European academic publisher Elsevier says it is opening up its vaults, or databases, and making it much easier for scientists to text-mine its more than 11 million online scientific papers, Nature reports.
The move should be welcome to scientists seeking to scour vast seas of information for their large-scale analyses projects, which are considered a particularly useful approach for finding meaning in genomic data. It also may prod other publishers to follow suit, Nature expects.
Elsevier says researchers at academic institutions may now use its online interface to batch-download documents in XML format.
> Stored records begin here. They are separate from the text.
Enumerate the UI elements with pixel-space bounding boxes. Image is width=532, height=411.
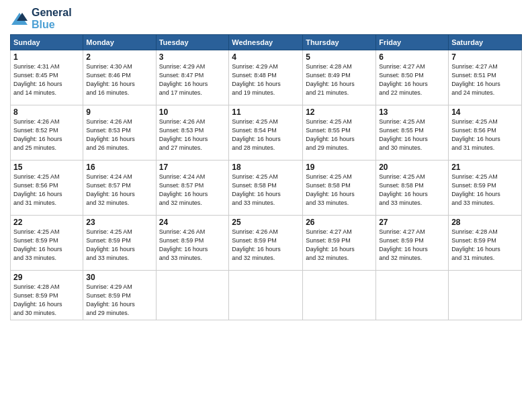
day-info: Sunrise: 4:26 AM Sunset: 8:53 PM Dayligh… <box>86 118 152 152</box>
day-number: 25 <box>232 218 300 227</box>
calendar-cell: 13Sunrise: 4:25 AM Sunset: 8:55 PM Dayli… <box>376 105 449 161</box>
calendar-cell: 21Sunrise: 4:25 AM Sunset: 8:59 PM Dayli… <box>449 161 522 216</box>
calendar-cell: 18Sunrise: 4:25 AM Sunset: 8:58 PM Dayli… <box>229 161 303 216</box>
calendar-table: SundayMondayTuesdayWednesdayThursdayFrid… <box>10 34 522 320</box>
day-info: Sunrise: 4:31 AM Sunset: 8:45 PM Dayligh… <box>13 62 80 97</box>
day-info: Sunrise: 4:25 AM Sunset: 8:58 PM Dayligh… <box>306 173 373 208</box>
calendar-cell: 9Sunrise: 4:26 AM Sunset: 8:53 PM Daylig… <box>83 105 156 161</box>
logo-text-line2: Blue <box>32 19 72 31</box>
day-number: 13 <box>379 107 445 117</box>
day-number: 3 <box>159 52 226 62</box>
calendar-cell <box>449 271 522 320</box>
calendar-week-row: 15Sunrise: 4:25 AM Sunset: 8:56 PM Dayli… <box>11 161 522 216</box>
day-info: Sunrise: 4:25 AM Sunset: 8:56 PM Dayligh… <box>13 173 80 208</box>
day-info: Sunrise: 4:25 AM Sunset: 8:58 PM Dayligh… <box>379 173 445 208</box>
calendar-cell: 8Sunrise: 4:26 AM Sunset: 8:52 PM Daylig… <box>11 105 83 161</box>
col-header-wednesday: Wednesday <box>229 35 303 50</box>
calendar-week-row: 8Sunrise: 4:26 AM Sunset: 8:52 PM Daylig… <box>11 105 522 161</box>
logo-icon <box>10 11 29 26</box>
calendar-cell: 7Sunrise: 4:27 AM Sunset: 8:51 PM Daylig… <box>449 50 522 105</box>
col-header-sunday: Sunday <box>11 35 83 50</box>
calendar-week-row: 1Sunrise: 4:31 AM Sunset: 8:45 PM Daylig… <box>11 50 522 105</box>
calendar-cell: 26Sunrise: 4:27 AM Sunset: 8:59 PM Dayli… <box>303 216 376 271</box>
calendar-cell: 20Sunrise: 4:25 AM Sunset: 8:58 PM Dayli… <box>376 161 449 216</box>
day-number: 15 <box>13 163 80 172</box>
calendar-cell <box>229 271 303 320</box>
day-info: Sunrise: 4:27 AM Sunset: 8:50 PM Dayligh… <box>379 62 445 97</box>
day-info: Sunrise: 4:30 AM Sunset: 8:46 PM Dayligh… <box>86 62 152 97</box>
day-info: Sunrise: 4:28 AM Sunset: 8:49 PM Dayligh… <box>306 62 373 97</box>
day-info: Sunrise: 4:26 AM Sunset: 8:59 PM Dayligh… <box>159 228 226 263</box>
col-header-monday: Monday <box>83 35 156 50</box>
day-info: Sunrise: 4:28 AM Sunset: 8:59 PM Dayligh… <box>451 228 519 263</box>
day-info: Sunrise: 4:29 AM Sunset: 8:48 PM Dayligh… <box>232 62 300 97</box>
calendar-cell <box>303 271 376 320</box>
calendar-cell: 1Sunrise: 4:31 AM Sunset: 8:45 PM Daylig… <box>11 50 83 105</box>
day-number: 28 <box>451 218 519 227</box>
day-number: 22 <box>13 218 80 227</box>
day-number: 27 <box>379 218 445 227</box>
day-number: 10 <box>159 107 226 117</box>
calendar-cell <box>156 271 229 320</box>
day-number: 26 <box>306 218 373 227</box>
day-number: 29 <box>13 273 80 282</box>
day-info: Sunrise: 4:25 AM Sunset: 8:55 PM Dayligh… <box>379 118 445 152</box>
calendar-cell: 29Sunrise: 4:28 AM Sunset: 8:59 PM Dayli… <box>11 271 83 320</box>
calendar-cell: 5Sunrise: 4:28 AM Sunset: 8:49 PM Daylig… <box>303 50 376 105</box>
calendar-cell: 25Sunrise: 4:26 AM Sunset: 8:59 PM Dayli… <box>229 216 303 271</box>
day-number: 2 <box>86 52 152 62</box>
day-info: Sunrise: 4:26 AM Sunset: 8:59 PM Dayligh… <box>232 228 300 263</box>
calendar-cell: 14Sunrise: 4:25 AM Sunset: 8:56 PM Dayli… <box>449 105 522 161</box>
day-number: 6 <box>379 52 445 62</box>
day-info: Sunrise: 4:27 AM Sunset: 8:59 PM Dayligh… <box>379 228 445 263</box>
calendar-cell: 24Sunrise: 4:26 AM Sunset: 8:59 PM Dayli… <box>156 216 229 271</box>
calendar-cell: 19Sunrise: 4:25 AM Sunset: 8:58 PM Dayli… <box>303 161 376 216</box>
calendar-cell: 4Sunrise: 4:29 AM Sunset: 8:48 PM Daylig… <box>229 50 303 105</box>
day-info: Sunrise: 4:28 AM Sunset: 8:59 PM Dayligh… <box>13 283 80 318</box>
day-number: 18 <box>232 163 300 172</box>
calendar-cell: 17Sunrise: 4:24 AM Sunset: 8:57 PM Dayli… <box>156 161 229 216</box>
day-number: 8 <box>13 107 80 117</box>
day-number: 23 <box>86 218 152 227</box>
day-info: Sunrise: 4:24 AM Sunset: 8:57 PM Dayligh… <box>86 173 152 208</box>
col-header-tuesday: Tuesday <box>156 35 229 50</box>
calendar-week-row: 29Sunrise: 4:28 AM Sunset: 8:59 PM Dayli… <box>11 271 522 320</box>
day-info: Sunrise: 4:24 AM Sunset: 8:57 PM Dayligh… <box>159 173 226 208</box>
day-info: Sunrise: 4:25 AM Sunset: 8:59 PM Dayligh… <box>13 228 80 263</box>
calendar-header-row: SundayMondayTuesdayWednesdayThursdayFrid… <box>11 35 522 50</box>
calendar-cell: 2Sunrise: 4:30 AM Sunset: 8:46 PM Daylig… <box>83 50 156 105</box>
day-info: Sunrise: 4:27 AM Sunset: 8:59 PM Dayligh… <box>306 228 373 263</box>
header: General Blue <box>10 7 522 30</box>
col-header-friday: Friday <box>376 35 449 50</box>
calendar-week-row: 22Sunrise: 4:25 AM Sunset: 8:59 PM Dayli… <box>11 216 522 271</box>
day-info: Sunrise: 4:29 AM Sunset: 8:47 PM Dayligh… <box>159 62 226 97</box>
calendar-cell: 3Sunrise: 4:29 AM Sunset: 8:47 PM Daylig… <box>156 50 229 105</box>
col-header-thursday: Thursday <box>303 35 376 50</box>
logo-text-line1: General <box>32 7 72 19</box>
day-number: 16 <box>86 163 152 172</box>
calendar-cell: 22Sunrise: 4:25 AM Sunset: 8:59 PM Dayli… <box>11 216 83 271</box>
day-number: 30 <box>86 273 152 282</box>
calendar-cell: 10Sunrise: 4:26 AM Sunset: 8:53 PM Dayli… <box>156 105 229 161</box>
page: General Blue SundayMondayTuesdayWednesda… <box>0 0 532 411</box>
calendar-cell <box>376 271 449 320</box>
day-info: Sunrise: 4:26 AM Sunset: 8:52 PM Dayligh… <box>13 118 80 152</box>
day-number: 17 <box>159 163 226 172</box>
calendar-cell: 28Sunrise: 4:28 AM Sunset: 8:59 PM Dayli… <box>449 216 522 271</box>
day-info: Sunrise: 4:26 AM Sunset: 8:53 PM Dayligh… <box>159 118 226 152</box>
day-info: Sunrise: 4:25 AM Sunset: 8:58 PM Dayligh… <box>232 173 300 208</box>
day-info: Sunrise: 4:29 AM Sunset: 8:59 PM Dayligh… <box>86 283 152 318</box>
day-number: 5 <box>306 52 373 62</box>
calendar-cell: 16Sunrise: 4:24 AM Sunset: 8:57 PM Dayli… <box>83 161 156 216</box>
day-info: Sunrise: 4:27 AM Sunset: 8:51 PM Dayligh… <box>451 62 519 97</box>
calendar-cell: 27Sunrise: 4:27 AM Sunset: 8:59 PM Dayli… <box>376 216 449 271</box>
day-number: 21 <box>451 163 519 172</box>
day-number: 11 <box>232 107 300 117</box>
calendar-cell: 15Sunrise: 4:25 AM Sunset: 8:56 PM Dayli… <box>11 161 83 216</box>
day-info: Sunrise: 4:25 AM Sunset: 8:54 PM Dayligh… <box>232 118 300 152</box>
day-number: 7 <box>451 52 519 62</box>
calendar-cell: 11Sunrise: 4:25 AM Sunset: 8:54 PM Dayli… <box>229 105 303 161</box>
day-info: Sunrise: 4:25 AM Sunset: 8:55 PM Dayligh… <box>306 118 373 152</box>
day-number: 20 <box>379 163 445 172</box>
day-info: Sunrise: 4:25 AM Sunset: 8:59 PM Dayligh… <box>451 173 519 208</box>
The Dutch publisher plans to provisionally limit investigators to 10,000 articles per week, and asks that they sign a legal agreement stating they will only publish products of their text-mining under a non-commercial use license and will only use snippets of the origin text.
Elsevier changed its policy after many in the research community said going through the publisher for data was an onerous and time consuming process.
Max Haeussler, a computational biologist at the University of California, Santa Cruz, once spent over three years trying to get DNA data from 3 million articles for his genome research, Nature reports.
Elsevier's Chris Shillum says the criticism was "legitimate," and that the publisher now has tried to remove "the practical barriers" to text-mining.
“Finally, someone is showing that there is no need to be afraid of text-mining analysis anymore,” says Haeussler says.